/compath

deep learning pipeline repository for the paper "Geospatial immune variability illuminates differential evolution of lung adenocarcinoma"

Primary LanguageMATLAB

Histology single-cell identification pipeline

Deep learning pipeline repository for our paper "Geospatial immune variability illuminates differential evolution of lung adenocarcinoma" published in Nature Medicine.

In addition to a combination of Python, MATLAB and R scripts, this repository also includes, example H&E images and their final outputs and single-cell annotations data for external cohort testing.

The pipeline accepts a standard H&E (e.g. ndpi format) and outputs a spatial map, where all cancer, lymphocyte and stromal cells can be recognized. The SCCNN method was first published in doi.org/10.1109/TMI.2016.2525803 but re-implemented with different parameters in Python-TensorFlow here. Tissue segmentation is based on MicroNet: doi.org/10.1016/j.media.2018.12.003.

Citation

If you use this pipeline or some of its steps, or if you use the attached annotation data, please cite:

  • AbdulJabbar, K. et al. Geospatial immune variability illuminates differential evolution of lung adenocarcinoma. Nature Medicine (2020). doi: 10.1038/s41591-020-0900-x

Highlights

The steps can be further explained as follows:

  • Tiling: to convert a raw microscopy image into 2000x2000 JPEG tiles.
  • Tissue segmentation: to segment viable tissue area from a H&E slide.

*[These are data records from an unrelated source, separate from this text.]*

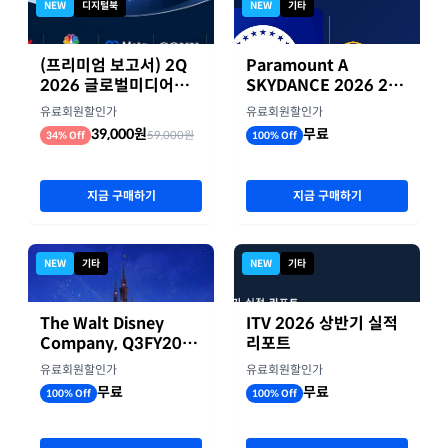
NEW
디지털북
NEW
기타
(프리미엄 보고서) 2Q
Paramount A
2026 글로벌미디어기
SKYDANCE 2026 2분
업 실적 종합 보고서
기 실적
유료회원할인가
유료회원할인가
39,000원
무료
59,000원
34% Off
100% Off
지금 구매하기
지금 구매하기
NEW
기타
NEW
기타
The Walt Disney
ITV 2026 상반기 실적
Company, Q3FY2026
리포트
실적자료
유료회원할인가
유료회원할인가
무료
무료
100% Off
100% Off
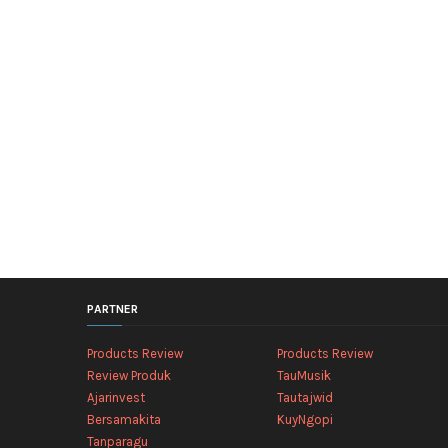
PARTNER
Products Review
Products Review
Review Produk
TauMusik
Ajarinvest
Tautajwid
Bersamakita
KuyNgopi
Tanparagu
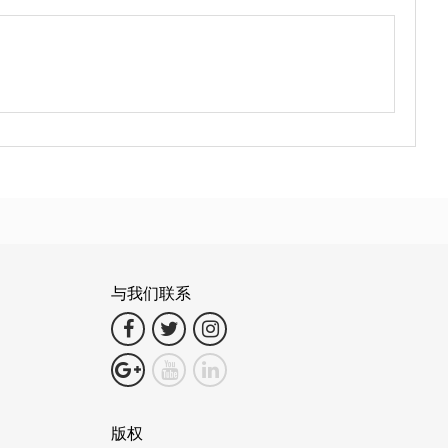
与我们联系
版权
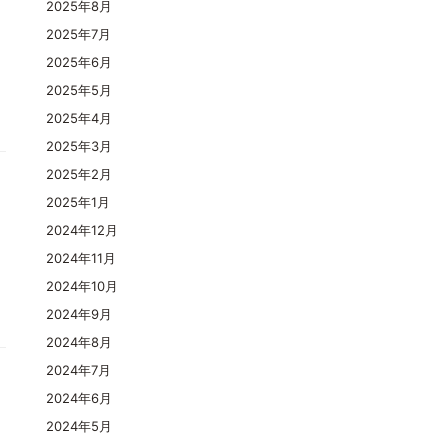
2025年8月
2025年7月
2025年6月
2025年5月
2025年4月
2025年3月
2025年2月
2025年1月
2024年12月
2024年11月
2024年10月
2024年9月
2024年8月
2024年7月
2024年6月
2024年5月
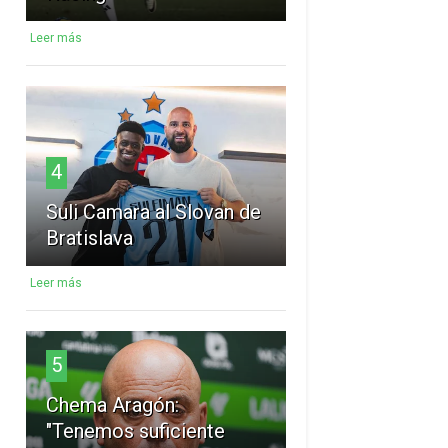
Leer más
4
Suli Camara al Slovan de
Bratislava
Leer más
5
Chema Aragón:
"Tenemos suficiente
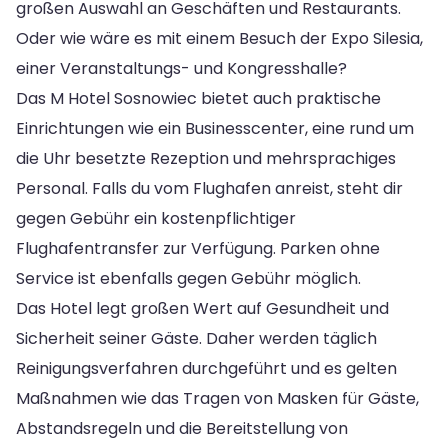
großen Auswahl an Geschäften und Restaurants.
Oder wie wäre es mit einem Besuch der Expo Silesia,
einer Veranstaltungs- und Kongresshalle?
Das M Hotel Sosnowiec bietet auch praktische
Einrichtungen wie ein Businesscenter, eine rund um
die Uhr besetzte Rezeption und mehrsprachiges
Personal. Falls du vom Flughafen anreist, steht dir
gegen Gebühr ein kostenpflichtiger
Flughafentransfer zur Verfügung. Parken ohne
Service ist ebenfalls gegen Gebühr möglich.
Das Hotel legt großen Wert auf Gesundheit und
Sicherheit seiner Gäste. Daher werden täglich
Reinigungsverfahren durchgeführt und es gelten
Maßnahmen wie das Tragen von Masken für Gäste,
Abstandsregeln und die Bereitstellung von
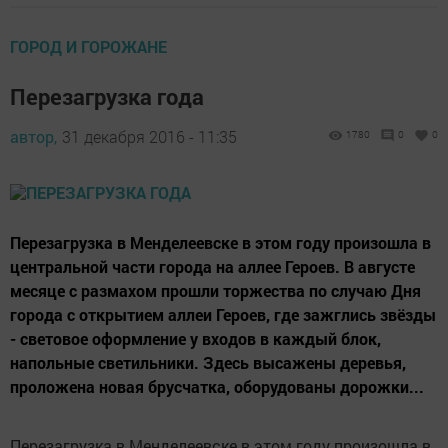
ГОРОД И ГОРОЖАНЕ
Перезагрузка года
автор,
31 декабря 2016 - 11:35
1780
0
0
Перезагрузка в Менделеевске в этом году произошла в
центральной части города на аллее Героев. В августе
месяце с размахом прошли торжества по случаю Дня
города с открытием аллеи Героев, где зажглись звёзды
- световое оформление у входов в каждый блок,
напольные светильники. Здесь высажены деревья,
проложена новая брусчатка, оборудованы дорожки...
Перезагрузка в Менделеевске в этом году произошла в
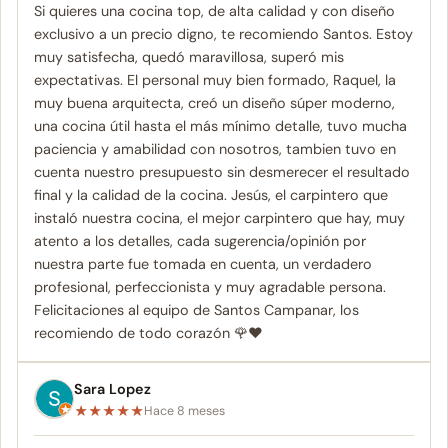
Si quieres una cocina top, de alta calidad y con diseño
exclusivo a un precio digno, te recomiendo Santos. Estoy
muy satisfecha, quedó maravillosa, superó mis
expectativas. El personal muy bien formado, Raquel, la
muy buena arquitecta, creó un diseño súper moderno,
una cocina útil hasta el más mínimo detalle, tuvo mucha
paciencia y amabilidad con nosotros, tambien tuvo en
cuenta nuestro presupuesto sin desmerecer el resultado
final y la calidad de la cocina. Jesús, el carpintero que
instaló nuestra cocina, el mejor carpintero que hay, muy
atento a los detalles, cada sugerencia/opinión por
nuestra parte fue tomada en cuenta, un verdadero
profesional, perfeccionista y muy agradable persona.
Felicitaciones al equipo de Santos Campanar, los
recomiendo de todo corazón 🌹❤️
Sara Lopez
★
★
★
★
★
Hace 8 meses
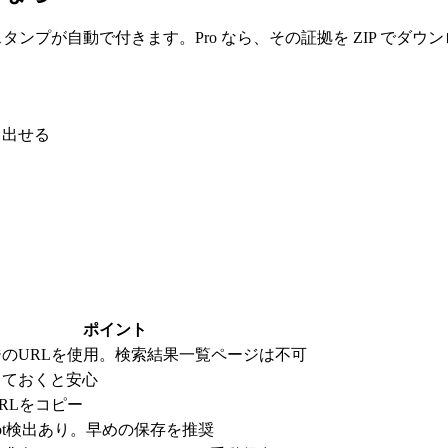
ムスタンプが自動で付きます。Pro なら、その証拠を ZIP で
り出せる
ポイント
のURLを使用。検索結果一覧ページは不可
しておくと安心
RLをコピー
ot検出あり。早めの保存を推奨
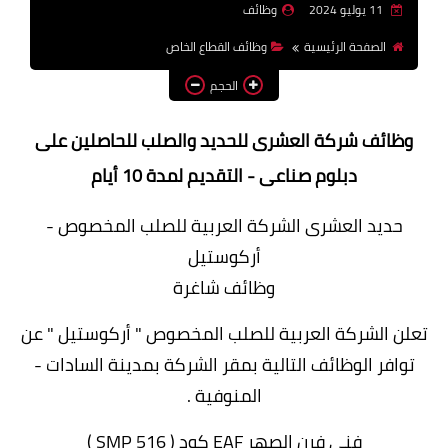
11 يوليو 2024
وظائف
وظائف اعضاء هيئة تدريس
الصفحة الرئيسية
وظائف القطاع الخاص
بالجامعات والمعاهد
الحجم
اخبار
وظائف شركة العشرى للحديد والصلب للحاصلين على
دبلوم صناعى - التقديم لمدة 10 أيام
حديد العشرى الشركة العربية للصلب المخصوص -
أركوستيل
وظائف شاغرة
تعلن الشركة العربية للصلب المخصوص " أركوستيل " عن
توافر الوظائف التالية بمقر الشركة بمدينة السادات -
المنوفية .
فنى فرن الصهر EAF کود ( 516 SMP )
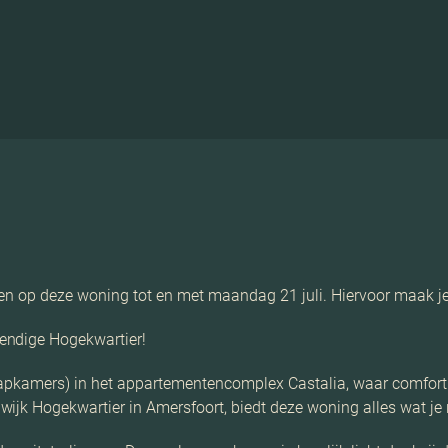
eren op deze woning tot en met maandag 21 juli. Hiervoor maak j
endige Hogekwartier!
laapkamers) in het appartementencomplex Castalia, waar comfo
ijk Hogekwartier in Amersfoort, biedt deze woning alles wat je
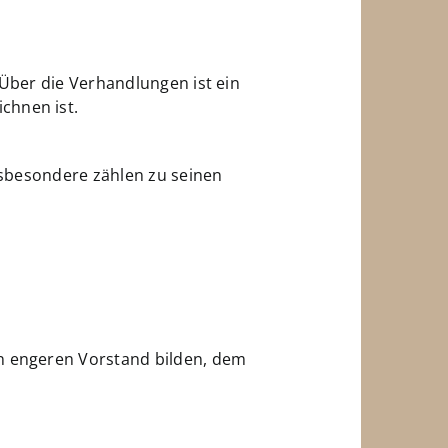
 Über die Verhandlungen ist ein
chnen ist.
Insbesondere zählen zu seinen
en engeren Vorstand bilden, dem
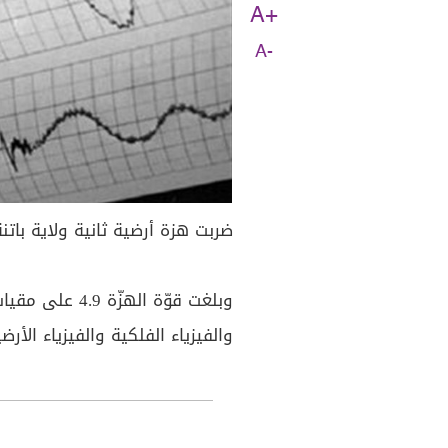
A+
A-
ضربت هزة أرضية ثانية ولاية باتنة 
وبلغت قوّة الهزّة 4.9 على مقياس ريختر، بحسب بيان
والفيزياء الفلكية والفيزياء الأرضي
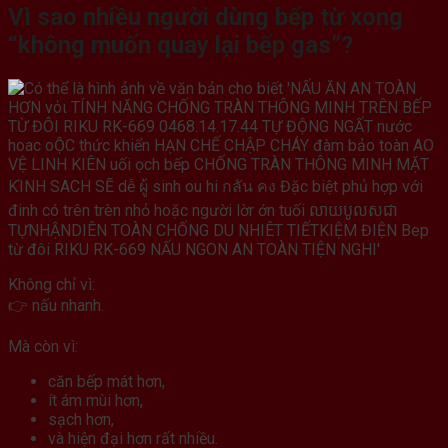
Vì sao nhiều người dùng bếp từ xong
“không muốn quay lại bếp gas”?
Không chỉ vì:
👉 nấu nhanh.
Mà còn vì:
căn bếp mát hơn,
ít ám mùi hơn,
sạch hơn,
và hiện đại hơn rất nhiều.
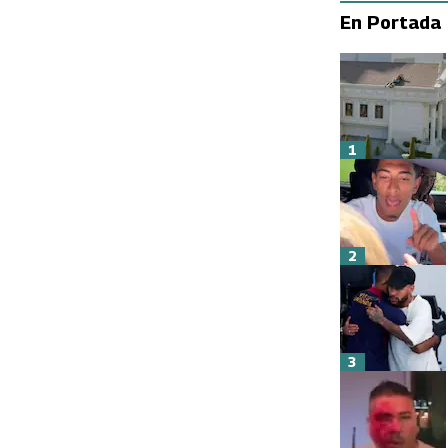
En Portada
1
2
3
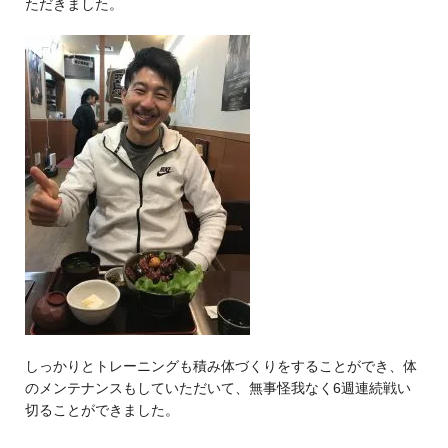
ただきました。
しっかりとトレーニングも積み体づくりをすることができ、体
のメンテナンスもしていただいて、無事怪我なく6週連続戦い
切ることができました。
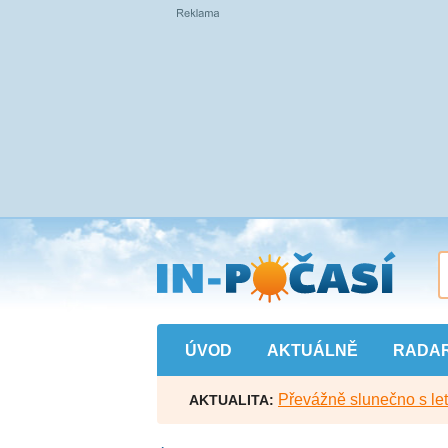
Přejít
na
hlavní
obsah
ÚVOD
AKTUÁLNĚ
RADA
Převážně slunečno s let
AKTUALITA:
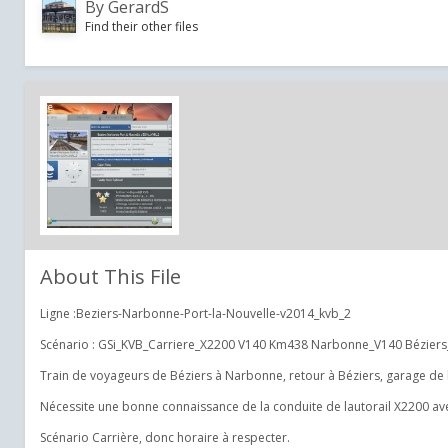
By
GerardS
Find their other files
About This File
Ligne :Beziers-Narbonne-Port-la-Nouvelle-v2014_kvb_2
Scénario : GSi_KVB_Carriere_X2200 V140 Km438 Narbonne_V140 Bézier
Train de voyageurs de Béziers à Narbonne, retour à Béziers, garage de 
Nécessite une bonne connaissance de la conduite de lautorail X2200 ave
Scénario Carrière, donc horaire à respecter.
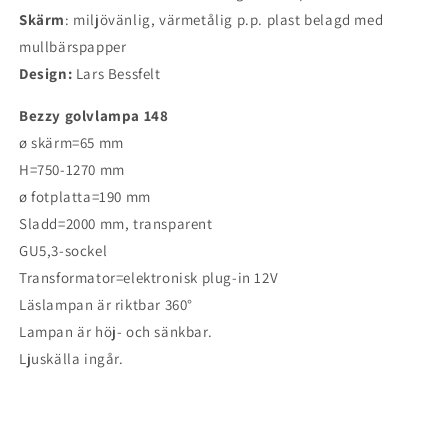
Skärm
: miljövänlig, värmetålig p.p. plast belagd med
mullbärspapper
Design:
Lars Bessfelt
Bezzy golvlampa 148
ø skärm=65 mm
H=750-1270 mm
ø fotplatta=190 mm
Sladd=2000 mm, transparent
GU5,3-sockel
Transformator=elektronisk plug-in 12V
Läslampan är riktbar 360°
Lampan är höj- och sänkbar.
Ljuskälla ingår.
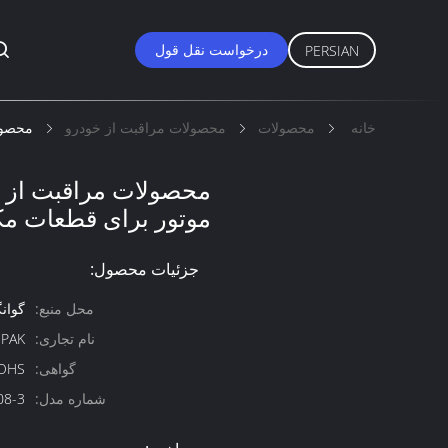
درخواست نقل قول
PERSIAN
خانه
محصولات
محصولات مراقبت از خودرو
محصول
محصولات مراقبت از خ
موتور برای قطعات مک
جزئیات محصول:
محل منبع:
گوان
نام تجاری:
PAK
گواهی:
OHS
شماره مدل:
08-3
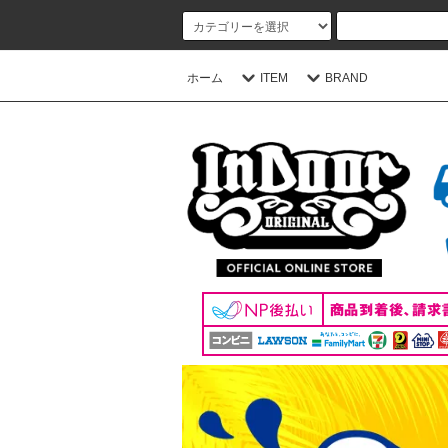
ホーム
ITEM
BRAND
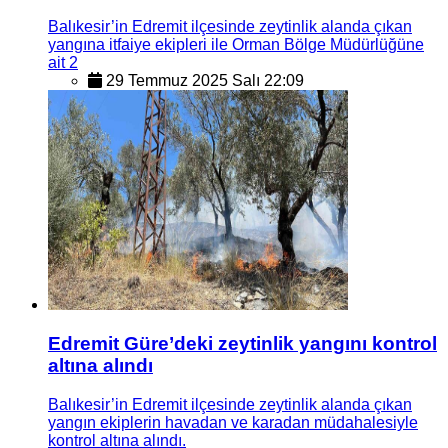
Balıkesir’in Edremit ilçesinde zeytinlik alanda çıkan
yangına itfaiye ekipleri ile Orman Bölge Müdürlüğüne
ait 2
29 Temmuz 2025 Salı 22:09
Edremit Güre’deki zeytinlik yangını kontrol
altına alındı
Balıkesir’in Edremit ilçesinde zeytinlik alanda çıkan
yangın ekiplerin havadan ve karadan müdahalesiyle
kontrol altına alındı.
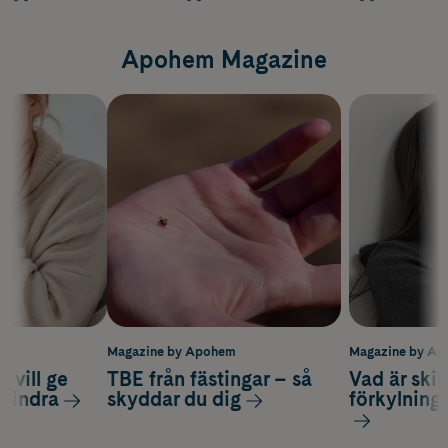
Apohem Magazine
m
Magazine by Apohem
Magazine by A
 vill ge
TBE från fästingar – så
Vad är ski
 lindra
skyddar du dig
förkylning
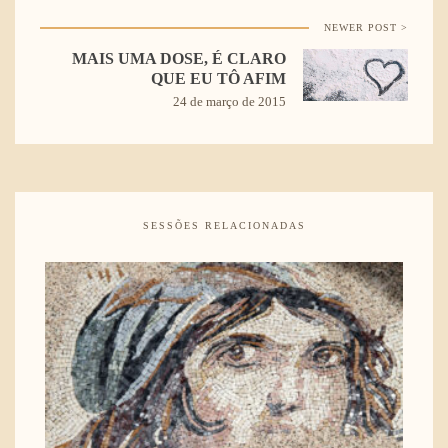
NEWER POST >
MAIS UMA DOSE, É CLARO
QUE EU TÔ AFIM
24 de março de 2015
SESSÕES RELACIONADAS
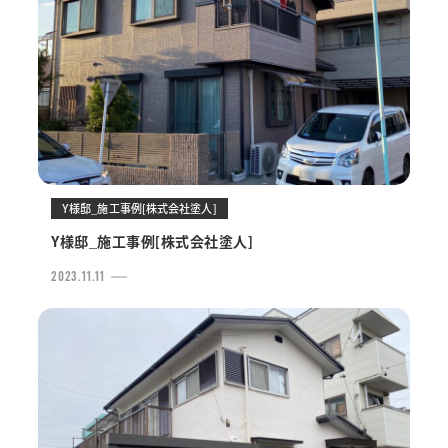
Y様邸_施工事例[株式会社塗人]
Y様邸_施工事例[株式会社塗人]
2023.11.11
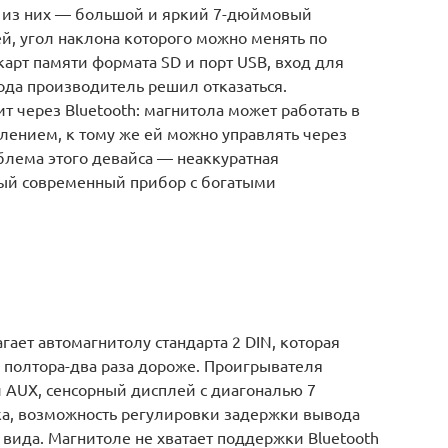
е из них — большой и яркий 7-дюймовый
, угол наклона которого можно менять по
карт памяти формата SD и порт USB, вход для
вода производитель решил отказаться.
 через Bluetooth: магнитола может работать в
лением, к тому же ей можно управлять через
лема этого девайса — неаккуратная
ный современный прибор с богатыми
агает автомагнитолу стандарта 2 DIN, которая
в полтора-два раза дороже. Проигрывателя
 и AUX, сенсорный дисплей с диагональю 7
ка, возможность регулировки задержки вывода
 вида. Магнитоле не хватает поддержки Bluetooth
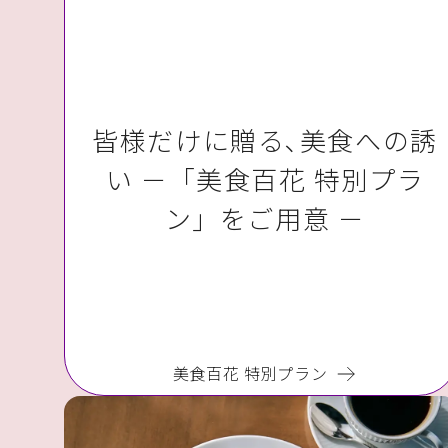
皆様だけに贈る､美食への誘
い －「美食百花 特別プラ
ン」をご用意 －
美食百花 特別プラン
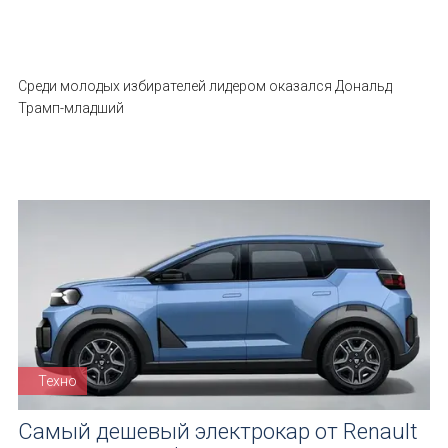
Среди молодых избирателей лидером оказался Дональд
Трамп-младший
Техно
Самый дешевый электрокар от Renault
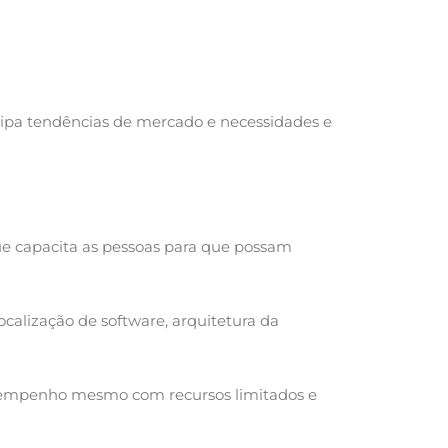
cipa tendências de mercado e necessidades e
ue capacita as pessoas para que possam
ocalização de software, arquitetura da
esempenho mesmo com recursos limitados e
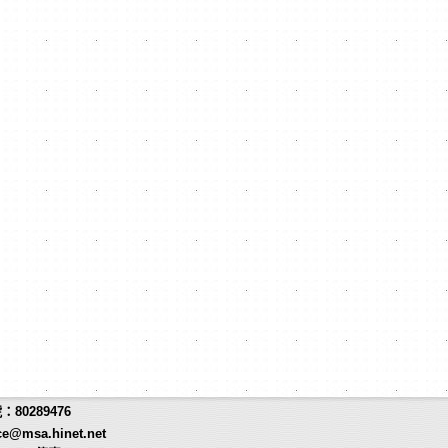
80289476
ce@msa.hinet.net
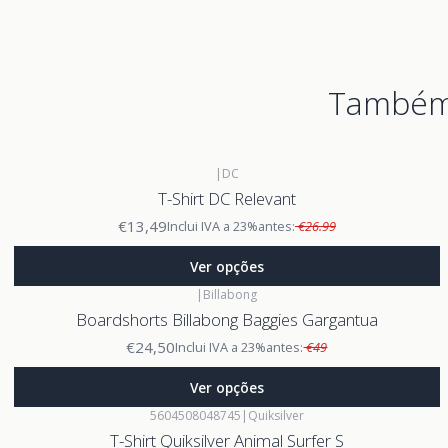
Também 
|
DC
T-Shirt DC Relevant
€13,49
Inclui IVA a 23%
antes:
€26.99
Ver opções
|
Billabong
Boardshorts Billabong Baggies Gargantua
€24,50
Inclui IVA a 23%
antes:
€49
Ver opções
5604508048745
|
Quiksilver
T-Shirt Quiksilver Animal Surfer S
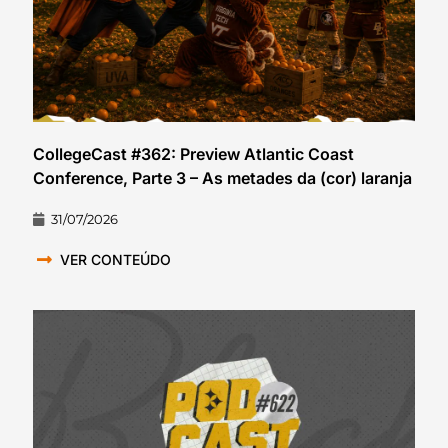
CollegeCast #362: Preview Atlantic Coast
Conference, Parte 3 – As metades da (cor) laranja
31/07/2026
VER CONTEÚDO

The above two steps can be skipped, e.g. if you already have small sections of a H&E as JPEG tiles, or if you don't think there is any need to segment tissue areas. However, please note, tissue segmentation is a fast step that rids large unwanted tiles from a standard H&E to save time for the next two steps.

  • Cell detection: identifying cell nucleus,
  • Cell classification: predicting the class of an identified cell (cancer, stromal, lymphocyte, other)

Both cell detection and classification algorithms contain pre processing routines. You can turn this off/on or modify it from the main run script or sub matlab dir.

To execute, you need the below Conda virtual environments.

Python-TensorFlow virtual envs (Linux)

  • For cell detection and classification:
module load anaconda/3/4.4.0
conda create -n tfdavrosCPU1p3 python=3.5.4
conda activate tfdavrosCPU1p3
conda install scipy=0.19 pandas=0.20 numpy=1.13.1
pip install /apps/tensorflow/tensorflow-1.3.0-cp35-cp35m-linux_x86_64.whl

cd /apps/MATLAB/R2018b/extern/engines/python
#replace your dir:
python setup.py build --build-base="/home/dir/tmp" install
pip install pillow==4.2.1 h5py==2.7.1
conda deactivate

#check by running python then 'import tensorflow as tf'
  • For tiling raw ndpi files:
module load anaconda/3/4.4.0
conda create –n CWS python=3.5
source activate CWS
conda install numpy
module load java/sun8/1.8.0u66
pip install 'python-bioformats<=1.3.0'
module load openjpeg/2.1.2
module load openslide/3.4.1
pip install openslide-python
source deactivate CWS

Example data

Under data/example we provide sample tiles. The aim should be to run both cell detection and classification and replicate the results as seen under example/results.

  • example/data: raw tiled JPEGs, ready for cell detection and cell classification.
  • example/results: the output of this pipeline in the form of annotated images and cell coordinates.

Post processsing

A likely scenario is to see a lot of rubbish being detected outside the tissue regions. This happens simply because our algorithm hasn't seen enough 'negative non-cell' events from a chohort other than Lung TRACERx. Though much of this rubbish should be avoided with tissue segmentation, however, we provide a simple MATLAB script for post processing (cleaning) under: post_proc. This script should also create a summary for all slides in one table: number and relative percentage of cells identified for each class.

Test data (LATTICe-A annotations)

Single-cell expert pathology annotations from the LATTICe-A cohort are provided under: test_data. This test dataset represents one of several external validations performed in the paper.

The R scripts is provided to re-generate single-cell accuracy results - you should be able to replicate Table S3 from the paper using:

  • latticea_test_data/imgs: the original raw H&E tiles used for single-cell pathology annoations.

  • latticea_test_data/gt_celllabels: expert pathology annotations in the form of class, and x,y coordinates.

  • latticea_test_data/dl_celllabels: our final cell predictions from this pipeline.

Multiplex IHC

By large, this pipeline is designed for H&E images as they make the bulk of our paper. For multiplex IHC images (CD8-CD4-FOXP3); refer to Methods in the paper. Depending on your IHC images (combination of colors, cytoplasmic/nuclear staining), the pipeline may need some modification.

Training

Training codes are available for each step of this pipeline. We aim to update this repo with a more recent version (updated codes, tf version 1.13).